Hodgkin Lymphoma

Development and validation of risk prediction models for coronary heart disease and heart failure after treatment for hodgkin lymphoma - PDF Version

Simone de Vries, Miriam L Haaksma, Katarzyna Jóźwiak, Michael Schaapveld, David C Hodgson, Pieternella J Lugtenburg, Augustinus D G Krol, Eefke J Petersen, Dick Johan van Spronsen, Sameera Ahmed, Michael Hauptmann, Berthe M P Aleman, Flora E van Leeuwen.
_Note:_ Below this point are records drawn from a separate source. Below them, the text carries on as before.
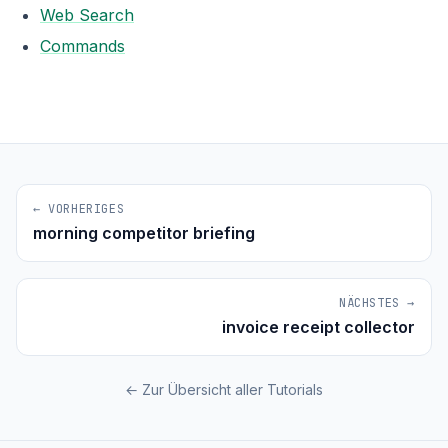
Web Search
Commands
← VORHERIGES
morning competitor briefing
NÄCHSTES →
invoice receipt collector
← Zur Übersicht aller Tutorials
J Clin Oncol. 2022 Aug 10;JCO2102613. doi: 10.1200/JCO.21.02613. Online ahead of print.

PURPOSE

Previous efforts to predict absolute risk of treatment-related cardiovascular diseases (CVDs) have mostly focused on childhood cancer survivors. We aimed to develop prediction models for risk of coronary heart disease (CHD) and heart failure (HF) for survivors of adolescent/adult Hodgkin lymphoma (HL).

METHODS

For model development, we used a multicenter cohort including 1,433 five-year HL survivors treated between 1965 and 2000 and age 18-50 years at HL diagnosis, with complete data on administered chemotherapy regimens, radiotherapy volumes and doses, and cardiovascular follow-up. Using cause-specific hazard models, covariate-adjusted cumulative incidences for CHD and HF were estimated in the presence of competing risks of death because of other causes than CHD and HF. Age at HL diagnosis, sex, smoking status, radiotherapy, and anthracycline treatment were included as predictors. External validation for the CHD model was performed using a Canadian cohort of 708 HL survivors treated between 1988 and 2004 and age 18-50 years at HL diagnosis.

RESULTS

After a median follow-up of 24 years, 341 survivors had developed CHD and 102 had HF. We were able to predict CHD and HF risk at 20 and 30 years after treatment with moderate to good overall calibration and moderate discrimination (areas under the curve: 0.68-0.74), which was confirmed by external validation for the CHD model (areas under the curve: 0.73-0.74). On the basis of our model including prescribed mediastinal radiation dose, 30-year risks ranged from 4.0% to 78% for CHD and 3.0% to 46% for HF, depending on risk factors.

CONCLUSION

We developed and validated prediction models for CHD and HF with good overall calibration and moderate discrimination. These models can be used to identify HL survivors who might benefit from targeted screening for CVD and early treatment for CVD risk factors.